PROBLEM DETAILS:
Print exactly the lines from the line with "Sean O’Connell Show – Full POD 8-5-26" to the last line of the data, please, both included.

THE INPUT:
######

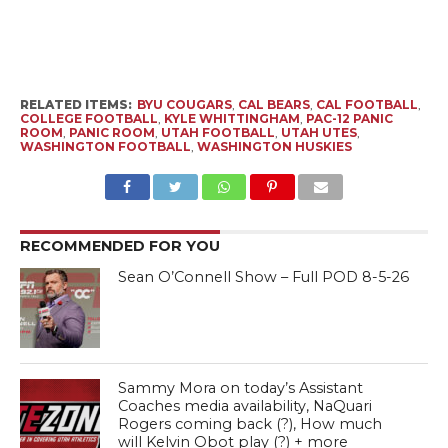
RELATED ITEMS:
BYU COUGARS
,
CAL BEARS
,
CAL FOOTBALL
,
COLLEGE FOOTBALL
,
KYLE WHITTINGHAM
,
PAC-12 PANIC
ROOM
,
PANIC ROOM
,
UTAH FOOTBALL
,
UTAH UTES
,
WASHINGTON FOOTBALL
,
WASHINGTON HUSKIES
RECOMMENDED FOR YOU
Sean O’Connell Show – Full POD 8-5-26
Sammy Mora on today’s Assistant
Coaches media availability, NaQuari
Rogers coming back (?), How much
will Kelvin Obot play (?) + more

######

RESPONSE AREA:
Sean O’Connell Show – Full POD 8-5-26
Sammy Mora on today’s Assistant
Coaches media availability, NaQuari
Rogers coming back (?), How much
will Kelvin Obot play (?) + more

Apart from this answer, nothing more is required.